Her friends took no small satisfaction in contrasting her brilliant and comfortable future with her somewhat precarious past. Lennox, nevertheless, was congratulated on the right hand and on the left; but none too often for his faith. That of Miss Everett was not put to so severe a test, although she was frequently reminded by acquaintances of a moralizing turn that she had reason to be very thankful for Mr. Lennox’s choice. To these assurances Marian listened with a look of patient humility, which was extremely becoming. It was as if for his sake she could consent even to be bored.
Within a fortnight after their engagement had been made known, both parties returned to New York. Lennox lived in a house of his own, which he now busied himself with repairing and refurnishing; for the wedding had been fixed for the end of October. Miss Everett lived in lodgings with her father, a decayed old gentleman, who rubbed his idle hands from morning till night over the prospect of his daughter’s marriage.
John Lennox, habitually a man of numerous resources, fond of reading, fond of music, fond of society and not averse to politics, passed the first weeks of the Autumn in a restless, fidgety manner. When a man approaches middle age he finds it difficult to wear gracefully the distinction of being engaged. He finds it difficult to discharge with becoming alacrity the various petits soins incidental to the position. There was a certain pathetic gravity, to those who knew him well, in Lennox’s attentions. One-third of his time he spent in foraging in Broadway, whence he returned half-a-dozen times a week, laden with trinkets and gimcracks, which he always finished by thinking it puerile and brutal to offer his mistress. Another third he passed in Mrs. Everett’s drawing-room, during which period Marian was denied to visitors. The rest of the time he spent, as he told a friend, God knows how. This was stronger language than his friend expected to hear, for Lennox was neither a man of precipitate utterance, nor, in his friend’s belief, of a strongly passionate nature. But it was evident that he was very much in love; or at least very much off his balance.
“When I’m with her it’s all very well,” he pursued, “but when I’m away from her I feel as if I were thrust out of the ranks of the living.”
“Well, you must be patient,” said his friend; “you’re destined to live hard, yet.”
Lennox was silent, and his face remained rather more sombre than the other liked to see it.
“I hope there’s no particular difficulty,” the latter resumed; hoping to induce him to relieve himself of whatever weighed upon his consciousness.
“I’m afraid sometimes I—afraid sometimes she doesn’t really love me.”
“Well, a little doubt does no harm. It’s better than to be too sure of it, and to sink into fatuity. Only be sure you love her.”
“Yes,” said Lennox, solemnly, “that’s the great point.”
One morning, unable to fix his attention on books and papers, he bethought himself of an expedient for passing an hour.
He had made, at Newport, the acquaintance of a young artist named Gilbert, for whose talent and conversation he had conceived a strong relish. The painter, on leaving Newport, was to go to the Adirondacks, and to be back in New York on the first of October, after which time he begged his friend to come and see him.
It occurred to Lennox on the morning I speak of that Gilbert must already have returned to town, and would be looking for his visit. So he forthwith repaired to his studio.
Gilbert’s card was on the door, but, on entering the room, Lennox found it occupied by a stranger—a young man in painter’s garb, at work before a large panel. He learned from this gentleman that he was a temporary sharer of Mr. Gilbert’s studio, and that the latter had stepped out for a few moments. Lennox accordingly prepared to await his return. He entered into conversation with the young man, and, finding him very intelligent, as well as, apparently, a great friend of Gilbert, he looked at him with some interest. He was of something less than thirty, tall and robust, with a strong, joyous, sensitive face, and a thick auburn beard. Lennox was struck with his face, which seemed both to express a great deal of human sagacity and to indicate the essential temperament of a painter.
“A man with that face,” he said to himself, “does work at least worth looking at.”
He accordingly asked his companion if he might come and look at his picture.
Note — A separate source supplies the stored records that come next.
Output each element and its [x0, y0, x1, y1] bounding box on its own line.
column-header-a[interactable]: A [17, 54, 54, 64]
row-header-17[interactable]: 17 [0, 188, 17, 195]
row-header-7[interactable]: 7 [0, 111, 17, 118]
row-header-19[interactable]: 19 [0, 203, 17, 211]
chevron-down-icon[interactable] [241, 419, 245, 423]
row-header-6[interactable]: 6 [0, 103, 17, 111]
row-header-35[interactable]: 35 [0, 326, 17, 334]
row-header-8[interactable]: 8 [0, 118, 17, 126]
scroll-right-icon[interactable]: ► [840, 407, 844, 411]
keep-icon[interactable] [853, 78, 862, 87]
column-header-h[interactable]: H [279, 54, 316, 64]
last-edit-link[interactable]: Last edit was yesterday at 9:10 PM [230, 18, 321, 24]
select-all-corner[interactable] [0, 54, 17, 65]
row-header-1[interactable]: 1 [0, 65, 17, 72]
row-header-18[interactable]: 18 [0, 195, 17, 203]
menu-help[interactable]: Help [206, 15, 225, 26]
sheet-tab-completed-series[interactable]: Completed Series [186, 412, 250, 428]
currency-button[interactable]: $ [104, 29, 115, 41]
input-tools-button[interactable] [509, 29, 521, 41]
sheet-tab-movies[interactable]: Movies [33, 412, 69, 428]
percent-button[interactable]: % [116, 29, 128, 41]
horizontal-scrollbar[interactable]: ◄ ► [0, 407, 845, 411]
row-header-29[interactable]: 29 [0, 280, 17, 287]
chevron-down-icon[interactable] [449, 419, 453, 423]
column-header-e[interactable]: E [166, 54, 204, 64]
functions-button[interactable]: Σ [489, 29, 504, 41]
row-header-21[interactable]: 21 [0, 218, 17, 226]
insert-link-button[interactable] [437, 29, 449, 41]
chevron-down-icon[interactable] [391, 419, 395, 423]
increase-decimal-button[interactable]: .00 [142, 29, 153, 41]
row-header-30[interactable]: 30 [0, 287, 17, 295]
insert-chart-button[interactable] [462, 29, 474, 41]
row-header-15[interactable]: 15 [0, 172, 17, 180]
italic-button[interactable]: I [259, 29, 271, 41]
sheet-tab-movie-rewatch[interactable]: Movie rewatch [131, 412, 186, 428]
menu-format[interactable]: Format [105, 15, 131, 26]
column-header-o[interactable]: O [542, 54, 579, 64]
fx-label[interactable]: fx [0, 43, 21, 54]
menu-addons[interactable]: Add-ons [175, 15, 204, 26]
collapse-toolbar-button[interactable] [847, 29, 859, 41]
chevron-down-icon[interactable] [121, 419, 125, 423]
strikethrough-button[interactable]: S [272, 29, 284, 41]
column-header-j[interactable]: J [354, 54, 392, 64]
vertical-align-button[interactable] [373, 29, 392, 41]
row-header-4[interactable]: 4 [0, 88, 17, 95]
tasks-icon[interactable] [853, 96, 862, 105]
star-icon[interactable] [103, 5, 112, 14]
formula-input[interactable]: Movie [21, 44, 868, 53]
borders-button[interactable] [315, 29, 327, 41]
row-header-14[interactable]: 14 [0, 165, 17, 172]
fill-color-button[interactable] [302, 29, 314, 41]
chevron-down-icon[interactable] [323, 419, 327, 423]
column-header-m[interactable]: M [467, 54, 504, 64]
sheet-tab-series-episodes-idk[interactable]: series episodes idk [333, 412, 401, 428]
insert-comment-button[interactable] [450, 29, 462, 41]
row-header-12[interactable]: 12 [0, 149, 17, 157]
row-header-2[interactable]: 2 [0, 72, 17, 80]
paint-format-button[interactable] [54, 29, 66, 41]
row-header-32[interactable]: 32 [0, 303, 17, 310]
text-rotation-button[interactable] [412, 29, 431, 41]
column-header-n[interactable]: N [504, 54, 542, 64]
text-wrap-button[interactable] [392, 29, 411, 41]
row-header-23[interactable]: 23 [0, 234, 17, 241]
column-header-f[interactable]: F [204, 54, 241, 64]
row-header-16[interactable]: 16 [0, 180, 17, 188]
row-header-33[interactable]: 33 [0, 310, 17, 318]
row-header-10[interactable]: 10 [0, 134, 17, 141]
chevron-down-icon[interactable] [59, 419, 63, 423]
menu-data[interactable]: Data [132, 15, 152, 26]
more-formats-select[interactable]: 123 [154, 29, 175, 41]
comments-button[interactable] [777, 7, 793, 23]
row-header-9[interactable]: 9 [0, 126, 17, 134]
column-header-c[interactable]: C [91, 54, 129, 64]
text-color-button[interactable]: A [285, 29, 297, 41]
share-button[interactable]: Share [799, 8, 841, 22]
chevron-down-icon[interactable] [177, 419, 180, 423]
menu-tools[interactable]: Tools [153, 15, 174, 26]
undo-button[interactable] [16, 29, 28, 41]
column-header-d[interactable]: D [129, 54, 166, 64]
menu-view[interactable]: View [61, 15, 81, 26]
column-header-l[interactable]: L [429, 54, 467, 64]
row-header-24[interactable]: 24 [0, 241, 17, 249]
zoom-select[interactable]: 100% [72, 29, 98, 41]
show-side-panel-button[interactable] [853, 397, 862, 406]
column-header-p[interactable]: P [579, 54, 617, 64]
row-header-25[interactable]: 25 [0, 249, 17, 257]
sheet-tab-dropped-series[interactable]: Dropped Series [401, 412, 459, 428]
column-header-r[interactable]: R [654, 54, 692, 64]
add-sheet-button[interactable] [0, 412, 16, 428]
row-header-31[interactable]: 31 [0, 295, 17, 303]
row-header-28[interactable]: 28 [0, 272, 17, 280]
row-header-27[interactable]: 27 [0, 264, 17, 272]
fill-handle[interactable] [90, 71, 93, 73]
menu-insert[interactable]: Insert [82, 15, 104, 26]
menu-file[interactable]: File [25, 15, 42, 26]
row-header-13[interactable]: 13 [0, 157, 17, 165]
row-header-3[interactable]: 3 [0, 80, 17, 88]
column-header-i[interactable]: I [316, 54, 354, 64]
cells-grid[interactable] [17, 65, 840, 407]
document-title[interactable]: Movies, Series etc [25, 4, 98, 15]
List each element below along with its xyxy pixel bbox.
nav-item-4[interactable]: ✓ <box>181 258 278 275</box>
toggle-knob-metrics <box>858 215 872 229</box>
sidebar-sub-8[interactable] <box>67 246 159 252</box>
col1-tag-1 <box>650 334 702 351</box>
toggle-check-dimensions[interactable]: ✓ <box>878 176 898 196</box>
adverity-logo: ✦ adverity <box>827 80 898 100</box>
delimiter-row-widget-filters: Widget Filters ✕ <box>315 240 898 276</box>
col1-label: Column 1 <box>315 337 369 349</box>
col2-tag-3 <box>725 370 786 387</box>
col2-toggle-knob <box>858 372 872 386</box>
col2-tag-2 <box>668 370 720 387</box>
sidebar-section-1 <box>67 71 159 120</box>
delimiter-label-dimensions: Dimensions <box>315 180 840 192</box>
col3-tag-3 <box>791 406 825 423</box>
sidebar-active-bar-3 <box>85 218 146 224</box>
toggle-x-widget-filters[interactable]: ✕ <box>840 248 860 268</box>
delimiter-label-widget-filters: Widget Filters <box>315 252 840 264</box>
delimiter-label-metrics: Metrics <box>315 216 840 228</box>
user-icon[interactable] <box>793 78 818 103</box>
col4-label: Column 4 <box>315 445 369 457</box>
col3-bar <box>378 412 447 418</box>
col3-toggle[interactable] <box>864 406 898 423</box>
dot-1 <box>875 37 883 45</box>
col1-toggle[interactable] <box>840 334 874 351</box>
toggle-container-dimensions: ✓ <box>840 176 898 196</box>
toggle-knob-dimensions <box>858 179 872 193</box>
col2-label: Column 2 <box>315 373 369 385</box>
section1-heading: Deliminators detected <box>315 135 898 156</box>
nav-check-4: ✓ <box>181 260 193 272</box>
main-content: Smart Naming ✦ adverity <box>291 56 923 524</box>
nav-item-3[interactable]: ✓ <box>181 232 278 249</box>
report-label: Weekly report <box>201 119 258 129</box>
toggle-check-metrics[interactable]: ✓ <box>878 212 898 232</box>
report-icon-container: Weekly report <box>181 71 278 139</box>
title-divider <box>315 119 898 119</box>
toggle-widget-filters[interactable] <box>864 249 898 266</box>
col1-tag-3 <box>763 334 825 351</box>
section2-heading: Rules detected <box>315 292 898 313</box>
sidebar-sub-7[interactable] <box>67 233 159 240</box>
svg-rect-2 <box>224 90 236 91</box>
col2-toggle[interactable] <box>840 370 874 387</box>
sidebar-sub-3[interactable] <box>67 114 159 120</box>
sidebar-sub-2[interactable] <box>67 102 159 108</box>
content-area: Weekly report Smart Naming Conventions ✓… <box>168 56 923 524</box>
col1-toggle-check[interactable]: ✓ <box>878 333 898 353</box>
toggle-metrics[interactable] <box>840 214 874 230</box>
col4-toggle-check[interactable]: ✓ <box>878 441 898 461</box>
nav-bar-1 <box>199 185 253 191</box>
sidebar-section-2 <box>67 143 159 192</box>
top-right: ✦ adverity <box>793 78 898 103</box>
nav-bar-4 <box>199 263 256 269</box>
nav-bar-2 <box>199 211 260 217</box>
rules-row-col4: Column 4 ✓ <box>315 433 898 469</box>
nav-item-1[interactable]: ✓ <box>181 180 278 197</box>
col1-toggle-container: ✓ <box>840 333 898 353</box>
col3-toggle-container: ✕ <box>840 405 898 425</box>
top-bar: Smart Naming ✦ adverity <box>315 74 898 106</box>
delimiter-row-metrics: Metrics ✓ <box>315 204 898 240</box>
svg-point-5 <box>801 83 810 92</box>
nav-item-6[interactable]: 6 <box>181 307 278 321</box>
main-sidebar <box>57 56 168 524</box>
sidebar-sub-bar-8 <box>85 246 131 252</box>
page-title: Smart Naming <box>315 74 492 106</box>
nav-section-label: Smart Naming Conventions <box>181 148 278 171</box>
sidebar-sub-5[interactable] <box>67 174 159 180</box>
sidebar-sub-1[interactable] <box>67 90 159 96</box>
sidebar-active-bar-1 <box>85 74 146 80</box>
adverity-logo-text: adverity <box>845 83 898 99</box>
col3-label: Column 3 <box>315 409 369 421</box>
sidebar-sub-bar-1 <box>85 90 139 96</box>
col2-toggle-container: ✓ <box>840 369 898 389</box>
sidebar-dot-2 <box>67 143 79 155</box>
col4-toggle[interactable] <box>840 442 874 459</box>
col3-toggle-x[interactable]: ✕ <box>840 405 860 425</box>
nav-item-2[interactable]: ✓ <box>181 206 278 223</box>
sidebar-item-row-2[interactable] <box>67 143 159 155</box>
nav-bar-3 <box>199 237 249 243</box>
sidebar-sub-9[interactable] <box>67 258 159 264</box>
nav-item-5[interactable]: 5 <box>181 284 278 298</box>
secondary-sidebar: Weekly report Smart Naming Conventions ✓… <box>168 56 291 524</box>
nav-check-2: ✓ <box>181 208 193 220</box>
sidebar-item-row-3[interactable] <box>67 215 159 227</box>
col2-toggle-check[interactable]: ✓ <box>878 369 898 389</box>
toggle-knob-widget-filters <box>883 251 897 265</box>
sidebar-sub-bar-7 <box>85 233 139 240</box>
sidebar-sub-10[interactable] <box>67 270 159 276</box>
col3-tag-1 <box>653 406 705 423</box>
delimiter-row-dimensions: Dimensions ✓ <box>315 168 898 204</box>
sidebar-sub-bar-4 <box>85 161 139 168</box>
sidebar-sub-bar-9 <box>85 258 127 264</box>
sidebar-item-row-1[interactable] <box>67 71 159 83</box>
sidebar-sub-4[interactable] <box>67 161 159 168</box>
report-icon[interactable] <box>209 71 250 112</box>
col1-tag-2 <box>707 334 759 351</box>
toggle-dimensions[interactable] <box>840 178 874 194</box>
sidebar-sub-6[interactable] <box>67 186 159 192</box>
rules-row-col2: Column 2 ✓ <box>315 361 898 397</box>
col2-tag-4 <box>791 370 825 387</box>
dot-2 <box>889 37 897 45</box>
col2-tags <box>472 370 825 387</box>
The latter readily assented, and Lennox placed himself before the canvas.
It bore a representation of a half-length female figure, in a costume and with an expression so ambiguous that Lennox remained uncertain whether it was a portrait or a work of fancy: a fair-haired young woman, clad in a rich mediæval dress, and looking like a countess of the Renaissance. Her figure was relieved against a sombre tapestry, her arms loosely folded, her head erect and her eyes on the spectator, toward whom she seemed to move—“Dans un flot de velours traînant ses petits pieds.”
As Lennox inspected her face it seemed to reveal a hidden likeness to a face he well knew—the face of Marian Everett. He was of course anxious to know whether the likeness was accidental or designed.
“I take this to be a portrait,” he said to the artist, “a portrait ‘in character.’”
“No,” said the latter, “it’s a mere composition: a little from here and a little from there.